Levodopa improved functional connectivity in a classical ventral striatum to the ventral prefrontal cortex reward circuit but only in patients with higher levels of CRP. This improvement in reward circuits in depressed individuals with a higher CRP level is also associated with a reduction in symptoms of anhedonia after levodopa.

“This research demonstrates translational potential for using inflammation-related deficiencies in functional connectivity and could have important implications for future investigations of precision therapies for psychiatric patients with severe inflammation,” says lead investigator and lead author Jennifer C. Felger, PhD. Ph.D., Assistant Professor of Psychiatry and Behavioral Sciences, Emory College of Medicine.
Felger says the study’s findings are crucial for two reasons. First, they suggest that depressed patients with severe inflammation may respond particularly well to drugs that increase dopamine.
Secondly, these findings also provide additional evidence that functional connectivity in the reward circuitry may serve as a reliable brain biomarker for the effects of inflammation on the brain, says Villiger.
“Furthermore, because the effect of levodopa was specific to depressed patients with higher inflammation, this functional connection could be used to assess the brain’s response to novel therapies that might target this subtype of depressed patients in future studies and clinical trials,” Felger says.
About this news Psychopharmacology and Depression Research
author: Jennifer Johnson McQueen
Source: Emory University
Contact: Jennifer Johnson McQueen – Emory University
picture: The image is in the public domain
Original search: open access.
“Functional connectivity in reward circuits and anhedonia symptoms as treatment targets in depression with severe inflammation: evidence from the dopamine challenge study.by Mandakh Bekhbat et al.
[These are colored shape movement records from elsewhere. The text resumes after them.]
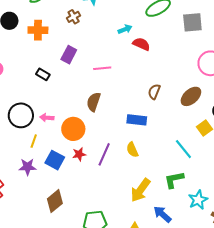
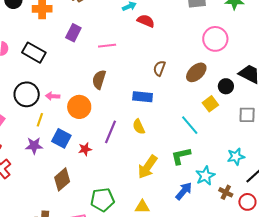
black rectangle: (43, 74) -> (34, 53), moved, size x1.6
red star: (79, 154) -> (85, 149), moved
blue arrow: (162, 214) -> (184, 191), moved, turned 90

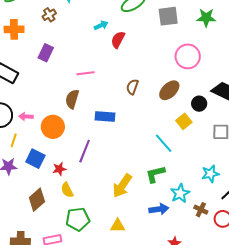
red semicircle: (146, 21) -> (118, 40), turned -84
pink line: (107, 46) -> (85, 73), moved
blue rectangle: (143, 97) -> (105, 116), moved
yellow semicircle: (139, 127) -> (67, 190), moved
blue arrow: (184, 191) -> (159, 209), turned 42

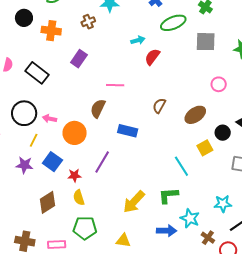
pink circle: (188, 56) -> (219, 84), size x0.6
cyan star: (180, 193) -> (190, 218), turned -30

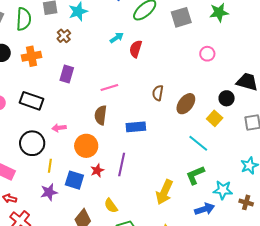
brown ellipse: (195, 115) -> (186, 104), moved
pink arrow: (50, 119) -> (59, 128), moved
red star: (74, 176) -> (97, 170), moved

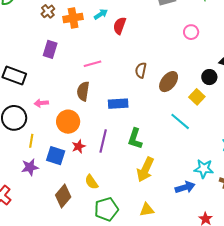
orange cross: (32, 56) -> (73, 18), moved
green L-shape: (195, 175) -> (135, 139), moved, turned -50

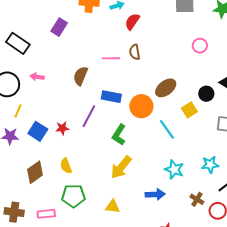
pink line: (92, 64) -> (111, 58), moved
brown semicircle: (141, 70) -> (135, 52), moved, turned -35
orange circle: (68, 122) -> (141, 106), moved
purple line: (103, 141) -> (89, 116), moved
cyan star: (204, 169) -> (174, 169), moved

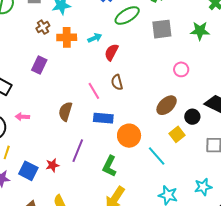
pink line: (111, 58) -> (94, 91), turned 66
brown ellipse: (166, 88) -> (167, 105), moved
blue rectangle: (111, 97) -> (103, 118), moved

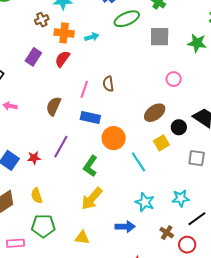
red semicircle: (111, 52) -> (62, 59), moved
pink line: (94, 91) -> (84, 89), turned 42

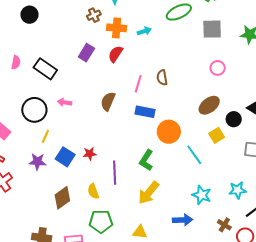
pink circle: (174, 79) -> (218, 68), moved
purple line: (61, 147) -> (115, 173), moved, turned -30

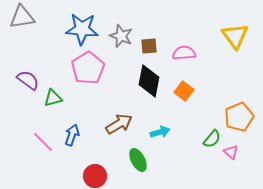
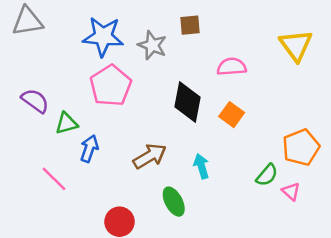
brown square: (149, 46) -> (190, 25), moved
cyan arrow: (160, 132) -> (201, 166), turned -90
blue arrow: (72, 135) -> (89, 149), moved

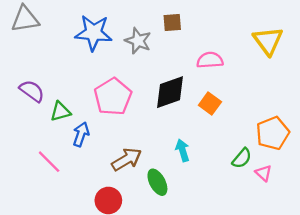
pink pentagon: (111, 86) -> (113, 97), moved
black diamond: (188, 102) -> (170, 92), turned 60
brown arrow: (150, 156) -> (127, 159), moved

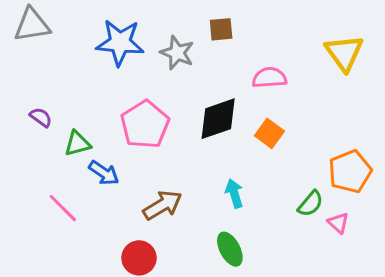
purple semicircle: (32, 91) -> (41, 117), size x0.7
blue arrow: (81, 134) -> (104, 173), turned 105
green ellipse: (157, 182) -> (230, 249), moved

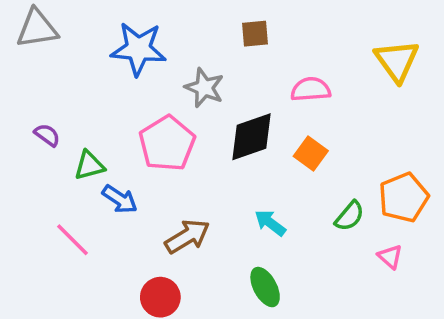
gray star: (177, 53) -> (204, 88), moved
cyan arrow: (234, 193) -> (270, 223), turned -36
green semicircle: (310, 204) -> (350, 216), moved

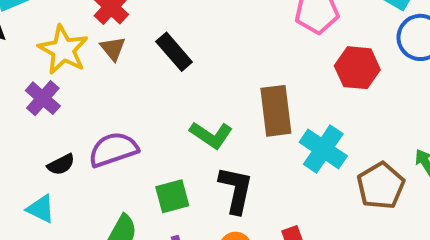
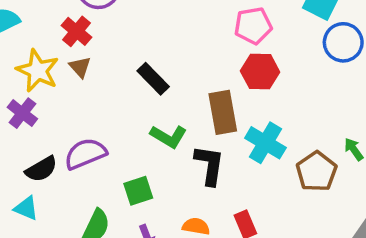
black rectangle: (174, 52) -> (153, 79), moved
red hexagon: (357, 68) -> (260, 72), moved
black semicircle: (61, 165) -> (41, 169), size x1.4
black L-shape: (236, 190) -> (209, 165), moved

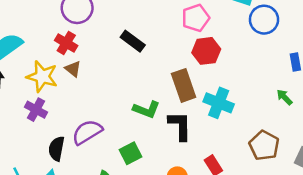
black rectangle: (153, 79) -> (133, 41), moved
black semicircle: (41, 169) -> (57, 149), turned 140
brown pentagon: (316, 172) -> (264, 145), moved

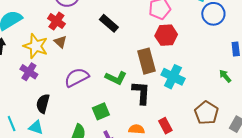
purple semicircle: (87, 132) -> (77, 77), moved

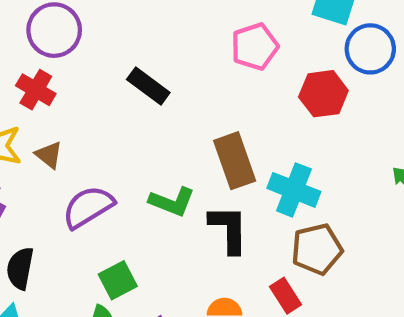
red hexagon: (166, 35) -> (323, 94), moved
brown triangle: (60, 42) -> (49, 155), moved
green square: (101, 111) -> (118, 280), moved
brown pentagon: (206, 113) -> (317, 249), moved, turned 30

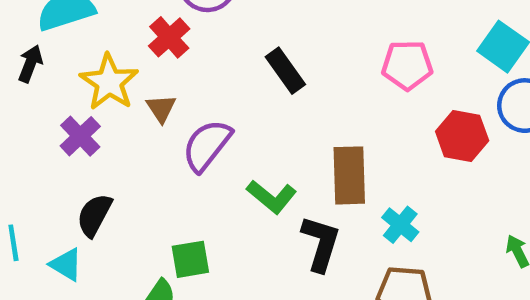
cyan cross: (294, 190) -> (400, 225), size x0.7
purple semicircle: (88, 207) -> (207, 145), moved, turned -38

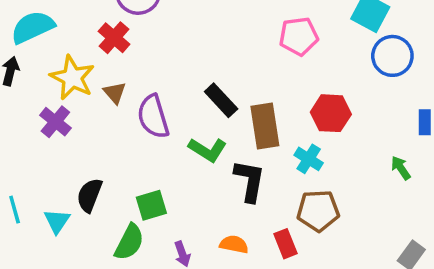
black rectangle: (285, 71) -> (221, 100), moved
red hexagon: (462, 136) -> (331, 113), moved
purple semicircle: (207, 145) -> (153, 117), turned -48
black semicircle: (94, 215) -> (89, 195), moved
cyan triangle: (66, 264) -> (57, 221), turned 40

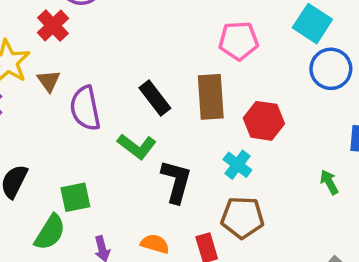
brown rectangle: (265, 126) -> (211, 97), moved

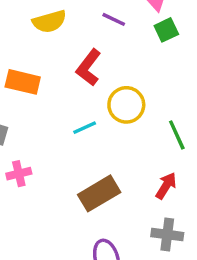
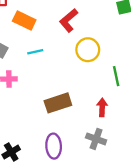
cyan line: (85, 128) -> (35, 52), moved
red arrow: (166, 186) -> (102, 107), turned -42

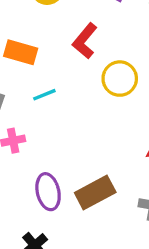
brown rectangle: (58, 103) -> (95, 193), moved
purple ellipse: (54, 146) -> (48, 192), moved

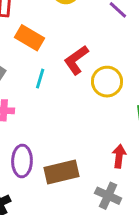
red L-shape: (85, 41) -> (76, 60), moved
cyan line: (44, 95) -> (40, 79), turned -66

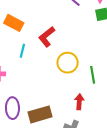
yellow circle: (107, 82) -> (68, 63), moved

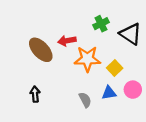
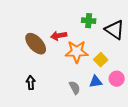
green cross: (101, 24) -> (89, 21), turned 32

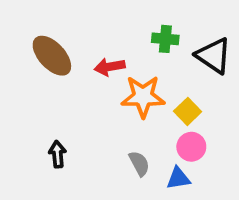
brown ellipse: (36, 44) -> (52, 56), moved
pink circle: (117, 79) -> (191, 147), moved
blue triangle: (96, 82) -> (178, 178), moved

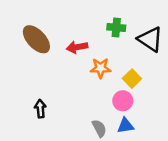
orange star: (143, 97) -> (101, 68), size x0.7
pink circle: (191, 147) -> (123, 101), moved
gray semicircle: (139, 163) -> (99, 128), moved

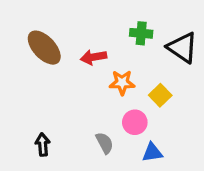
pink circle: (123, 101) -> (135, 122), moved
black arrow: (40, 109) -> (43, 145), moved
gray semicircle: (99, 128) -> (105, 143), moved

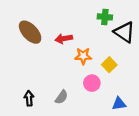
green cross: (141, 33) -> (105, 17), moved
gray semicircle: (105, 143) -> (62, 97), moved, turned 64
blue triangle: (152, 152) -> (119, 104), moved

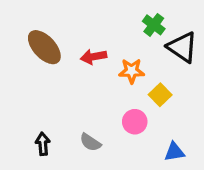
green cross: (105, 17) -> (154, 25), turned 32
orange star: (83, 56) -> (132, 71), moved
gray semicircle: (62, 97) -> (90, 142), turned 88

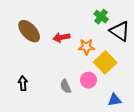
yellow square: (160, 95) -> (105, 62), size x1.5
gray semicircle: (90, 142) -> (66, 86), moved, turned 32
black arrow: (43, 144) -> (23, 83), moved

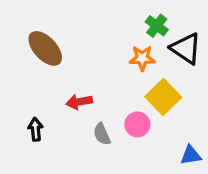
red arrow: (61, 37) -> (79, 102), moved
orange star: (86, 47) -> (142, 58), moved
blue triangle: (115, 100) -> (191, 155), moved

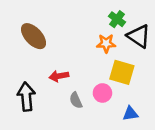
yellow square: (163, 97) -> (122, 72), turned -30
black arrow: (36, 129) -> (26, 97), size x1.6
blue triangle: (191, 155) -> (130, 114), moved

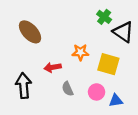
orange star: (106, 43) -> (80, 52), moved
pink circle: (102, 93) -> (97, 92), moved

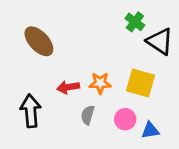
orange star: (80, 52) -> (100, 83), moved
gray semicircle: (68, 89) -> (88, 115), turned 40

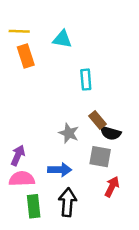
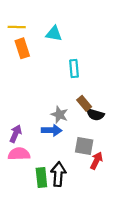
gray square: (100, 157) -> (84, 146), moved
blue arrow: (60, 170) -> (52, 130), moved
green rectangle: (34, 206) -> (41, 177), moved

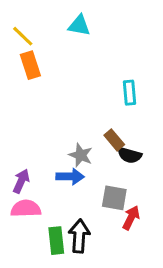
yellow line: (17, 27) -> (23, 36), turned 42
cyan triangle: (54, 34) -> (79, 25), moved
cyan rectangle: (74, 69) -> (130, 93), moved

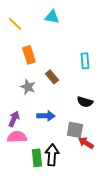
orange rectangle: (30, 65) -> (29, 55), moved
brown rectangle: (114, 140) -> (52, 77), moved
gray star: (81, 155) -> (28, 87), moved
red arrow: (131, 218) -> (86, 143), turned -84

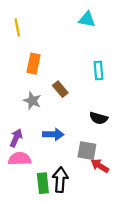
cyan triangle: (52, 17) -> (87, 19), moved
yellow line: (15, 24) -> (17, 28), turned 35
orange rectangle: (29, 55) -> (34, 64), turned 30

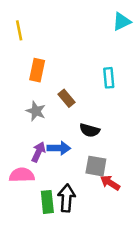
cyan triangle: (87, 19) -> (122, 21), moved, turned -36
black semicircle: (99, 118) -> (90, 130), moved
purple arrow: (16, 138) -> (38, 152), moved

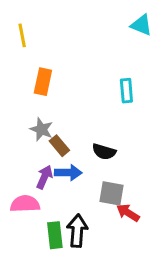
cyan triangle: (122, 21) -> (141, 25), turned 48
brown rectangle: (67, 98) -> (59, 146), moved

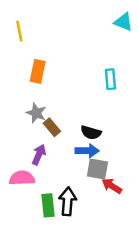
blue arrow: (68, 173) -> (87, 151), moved

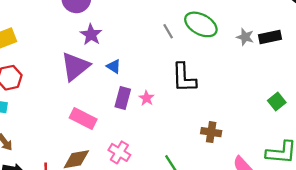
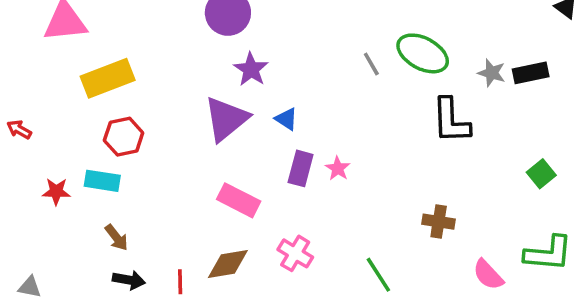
black L-shape: (184, 78) -> (451, 121), moved

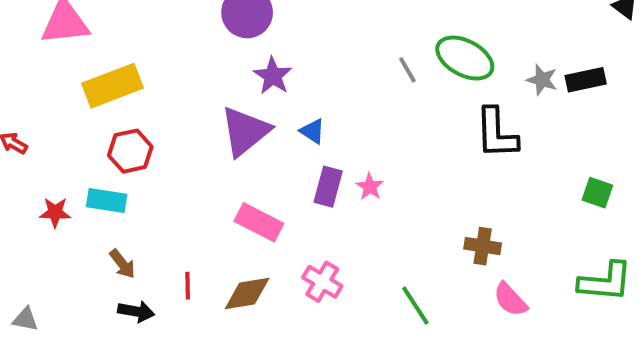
green square: (541, 174) -> (597, 193), turned -32
pink semicircle: (488, 275) -> (510, 300), moved
red line: (180, 282) -> (188, 286), moved

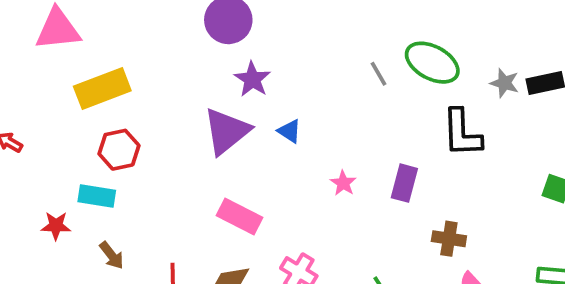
purple rectangle: (328, 187) -> (404, 183), moved
red star: (55, 212) -> (56, 226), moved

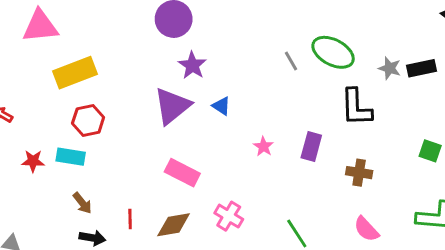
red star: (56, 226) -> (33, 161), moved
brown cross: (449, 239) -> (359, 173), moved

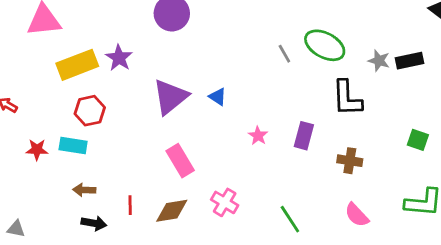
purple star: (192, 65) -> (119, 58), moved
pink rectangle: (182, 173) -> (180, 161), turned 32
brown arrow: (82, 203) -> (84, 190), turned 130

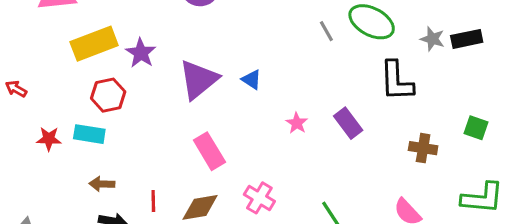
purple star: (119, 58) -> (141, 53), moved
purple rectangle: (304, 136) -> (348, 123), turned -52
brown cross: (350, 161) -> (423, 148), moved

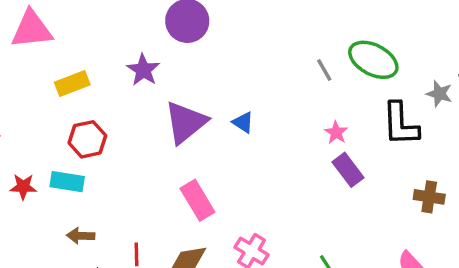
gray star: (432, 39) -> (439, 94), moved
yellow rectangle: (94, 44) -> (72, 83), size x0.7
purple star: (141, 53) -> (143, 70), moved
pink star: (297, 123) -> (336, 133), moved

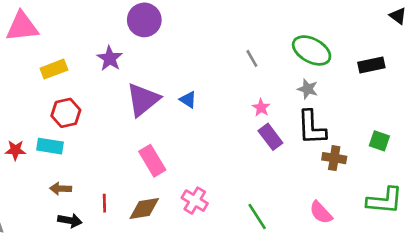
green ellipse: (373, 60) -> (312, 50), moved
gray star: (439, 94) -> (308, 89), moved
black L-shape: (400, 124) -> (312, 127), moved

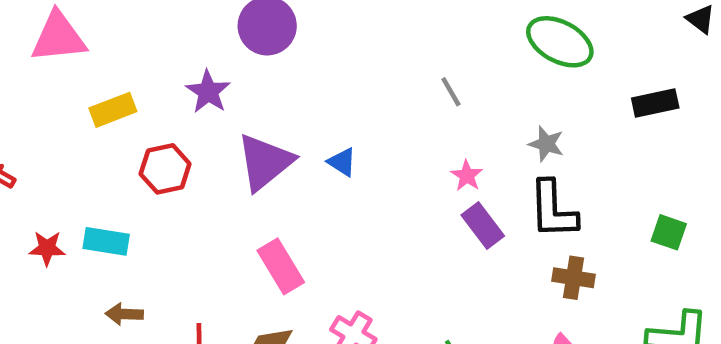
green ellipse: (312, 50) -> (560, 42), moved
red hexagon: (66, 113) -> (165, 169), moved
brown cross: (334, 158) -> (573, 278), moved

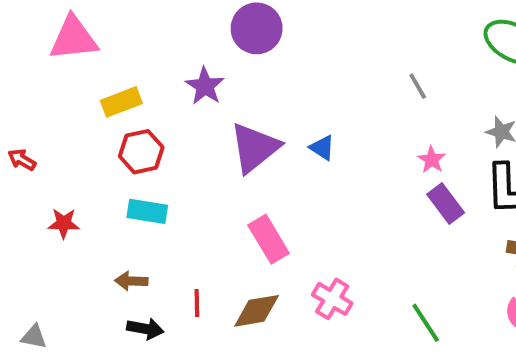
red hexagon: (165, 169) -> (141, 152), moved
cyan rectangle: (106, 241) -> (147, 211), moved

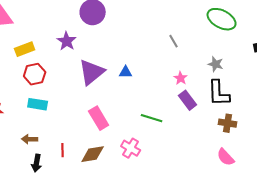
blue triangle: (322, 148) -> (126, 72), turned -32
green line: (426, 323) -> (152, 118), moved, turned -40
black arrow: (145, 329) -> (37, 163), turned 90

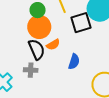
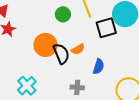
orange circle: (39, 27) -> (45, 45), moved
gray cross: (31, 70) -> (77, 87), moved

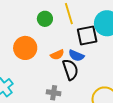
black semicircle: (61, 54) -> (70, 70), moved
blue semicircle: (98, 67) -> (76, 56), moved, turned 91

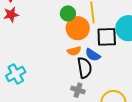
orange circle: (25, 48) -> (78, 28), moved
gray cross: (54, 93) -> (78, 90), moved

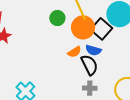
orange circle: (78, 28) -> (83, 27), moved
black square: (107, 37) -> (101, 29), turned -30

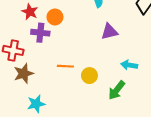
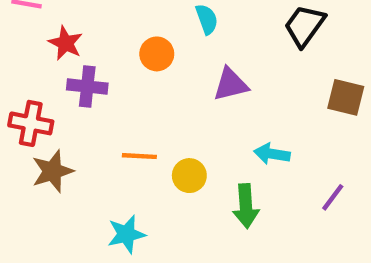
orange circle: (55, 17) -> (157, 54), moved
green arrow: (117, 90) -> (246, 206), turned -42
cyan star: (36, 104) -> (126, 234), moved

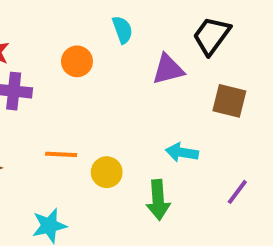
purple triangle: (231, 84) -> (168, 69), moved
brown square: (346, 97) -> (229, 101), moved

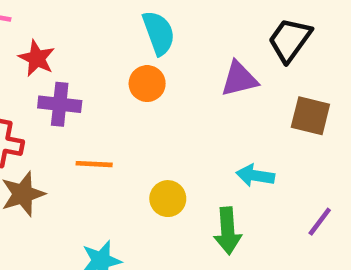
cyan semicircle: (122, 30) -> (159, 33), moved, size x1.4
orange circle: (77, 61) -> (147, 84), moved
orange line: (61, 154) -> (94, 164), moved

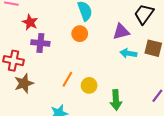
orange line: (94, 164) -> (67, 79), moved, turned -63
cyan arrow: (255, 176) -> (128, 53), moved

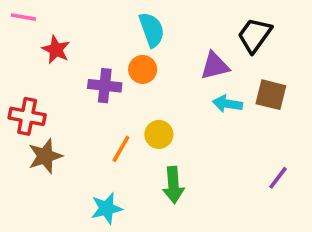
purple cross: (40, 43) -> (105, 86), moved
yellow circle: (89, 85) -> (159, 134), moved
green arrow: (116, 100) -> (173, 185), moved

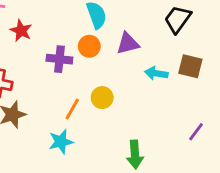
purple triangle: (215, 66) -> (128, 43), moved
green arrow: (173, 185) -> (135, 154), moved
cyan star: (107, 208) -> (61, 142), moved

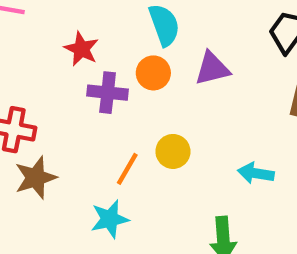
red star: (21, 31) -> (81, 49), moved
cyan arrow: (156, 73) -> (256, 173), moved

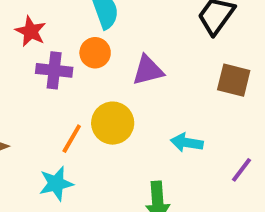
purple triangle: (212, 69) -> (148, 70), moved
yellow circle: (173, 151) -> (113, 123), size x1.4

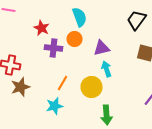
yellow circle: (113, 123) -> (92, 87), moved
cyan arrow: (187, 143) -> (106, 69), moved, turned 63

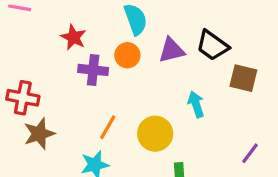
black trapezoid: (136, 20) -> (212, 45), moved, turned -90
purple triangle: (102, 48) -> (172, 50), moved
cyan arrow: (106, 69) -> (196, 104), moved

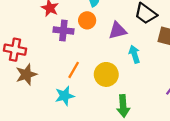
purple triangle: (172, 50) -> (118, 31), moved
Molecular Psychiatry
Summary
Functional connectivity in reward circuits and anhedonia symptoms as treatment targets in depression with severe inflammation: evidence from the dopamine challenge study.
Increased inflammation in major depressive disorder (MDD) has been associated with decreased functional connectivity (FC) in cortical reward circuits and symptoms of anhedonia, relationships that may involve the effect of inflammation on dopamine synthesis and release.
To test this hypothesis while creating a platform to examine the targeted engagement of potential therapies in patients with increased inflammation, medically stable, untreated adult MDD patients with an inflammation range (as indexed by plasma C-reactive protein) were enrolled. [CRP] Levels) were studied at two visits involving an acute challenge with the dopamine precursor levodopa (L-DOPA, 250 mg) and placebo (double-blind, randomized ~1 week apart).
The resting-state raw score (rs) FC was calculated in a classical ventral striatum to the ventral prefrontal cortex reward circuit using a pre-targeted approach.
Data available before and after the challenge (n= 31/40) stabilized rsFC across visits and defined a CRP >2 mg/L as the cut-off point for patients who showed positive responses of FC (post-minus pre) to L-DOPA versus placebo (s<0.01).
An elevated L-DOPA FC level was confirmed in patients with CRP >2 mg/L in all patients (n= 40) where rsFC data was available after challenge (B= 0.15, s= 0.006), and in those with (tb)FC during reward expectation (B= 0.15, s= 0.013).
Whereas effort-based motivation outside the scanner correlated positively with rsFC regardless of treatment or CRP, change in anhedonia scores correlated negatively with rsFC after L-DOPA only in patients with CRP >2 mg/L (s= -0.56, s= 0.012).
FC in the reward circuit should be further validated in larger samples as a biomarker for targeted engagement of potential therapies including dopaminergic agents in MDD patients with increased inflammation.